Wirtschaftskrisenmanagement

von Wilhelm Neurohr

 

Wachstumsgrenzen überschreiten? – Zur falschen Botschaft an die Konsumenten

Mit Beginn des Jahres 2009, nach dem unerwarteten Kaufrausch vor Weihnachten im Krisenjahr 2008, wollte auch die zögerliche deutsche Bundesregierung zur Abwehr der Wirtschaftskrise den „privaten Konsum anheizen“. Die falsche Botschaft an die Konsumenten: Kaufen um des Kaufens willen, Verbrauchen um des Verbrauchens willen, Wachstum um des Wachstums willen. Macht der neue Wachstumsfetischismus im Dienste des Mammons unsere angeschlagene Finanz- und Wirtschaftsordnung fit für das 21. Jahrhundert? Doch nur immaterielles Wachstum ist grenzenlos; unbegrenztes materielles Wachstum zerstört unsere Lebengrundlagen.

Die Wirtschaftsweisen haben den Staat aufgefordert, seine Ausgaben zu erhöhen, um Wachstum zu provozieren, ohne die Folgen zu bedenken: „Wenn die Staaten dem Wachstum zuliebe bereit sind, nicht vorhandenes Geld auszugeben, gehört nicht viel Phantasie dazu, die nächste Krise durch kollabierende öffentliche Haushalte vorauszusehen. Wer mit viel Geld spontanes Wachstum schafft, kann zwar kurzfristig als Retter der Wirtschaft dastehen und sich über die Wahlperiode hinweg dilettieren. Er wird der Wirtschaft damit aber nicht helfen, sondern sie ruinieren.“ *) Das ständige Wachstum durch überflüssigen Konsum hat ja direkt in unsere heutige Krise geführt und wird uns in den nächsten Jahren in eine Dauerkrise führen.

Das Lob an die Verbraucher, dass sie im Weihnachtsgeschäft bei sinkenden Preisen ihre Glücksgefühle „sinnvollerweise“ beim Kaufen ausgelebt haben, war ein vergiftetes Lob aus der materialistischen Gesinnung der neoliberalen Verirrung. Produktion und Konsumverhalten können nicht um des Verbrauchens willen sinnvoll sein, sondern um Lebensintentionen und Gemeinsinn zu verwirklichen. **)

Nicht das Angebot darf die Nachfrage bestimmen, sondern umgekehrt. Es handelt sich also um politische Vorschläge „aus der Mottenkiste“, für die bisherige Umweltziele hinten angestellt werden: Konsum über alles. Kauft und vergiftet die Umwelt.“ So wollen die Politiker die Krise bewältigen?
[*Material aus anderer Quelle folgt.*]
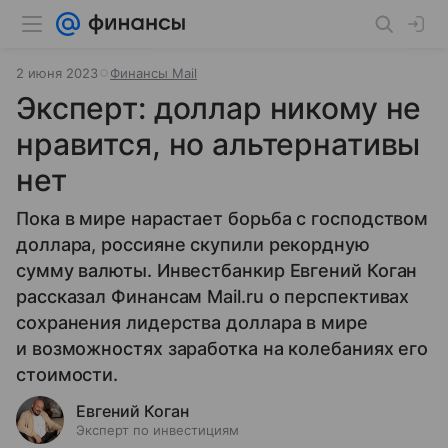
2 июня 2023
Финансы Mail
Эксперт: доллар никому не
нравится, но альтернативы
нет
Пока в мире нарастает борьба с господством
доллара, россияне скупили рекордную
сумму валюты. Инвестбанкир Евгений Коган
рассказал Финансам Mail.ru о перспективах
сохранения лидерства доллара в мире
и возможностях заработка на колебаниях его
стоимости.
Евгений Коган
Эксперт по инвестициям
Jede neue Krise nach dem Abflauen des provozierten Wachstums wird heftiger werden als die jeweilige zuvor und das materiell-quantitative Wachstum mit steigendem Verbrauch wird über kurz oder lang vor die Wand laufen. Einen solchen Dauerkonsum können wir uns nicht leisten.

 

Kurieren an Symptomen ohne ökologische Verantwortung?
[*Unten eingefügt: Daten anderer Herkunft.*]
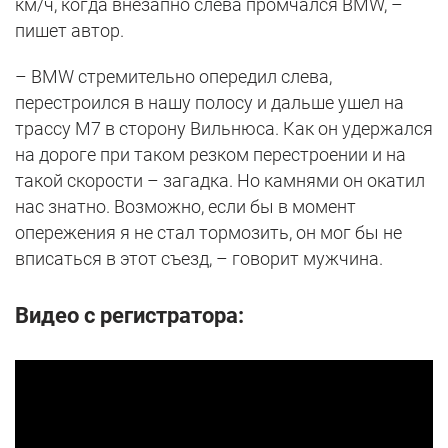
км/ч, когда внезапно слева промчался BMW, –
пишет автор.
– BMW стремительно опередил слева,
перестроился в нашу полосу и дальше ушел на
трассу М7 в сторону Вильнюса. Как он удержался
на дороге при таком резком перестроении и на
такой скорости – загадка. Но камнями он окатил
нас знатно. Возможно, если бы в момент
опережения я не стал тормозить, он мог бы не
вписаться в этот съезд, – говорит мужчина.
Видео с регистратора:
Die fatale Haltung der hilflosen und ratlosen Krisenmanager und ihrer irreführenden Ratgeber: Die dem Materialismus und Egoismus dienende Wirtschaft selbst mit ihrem Wachstumszwang soll sich nicht nachhaltig ändern müssen. Problemlösung durch Wachstum und Konsum soll dazu beitragen, dass alles beim Alten bleiben kann, durch bloßes Kurieren an Symptomen. Die Krise wird nicht als Chance zur Änderung ergriffen und die Sinnhaftigkeit des Handelns nicht hinterfragt. Weiterhin gilt die Anschauung, dass der erfolgte Abbau von Sozialleistungen und die Deregulierung der Finanzmärkte das jahrzehntelange Wachstum gesichert haben.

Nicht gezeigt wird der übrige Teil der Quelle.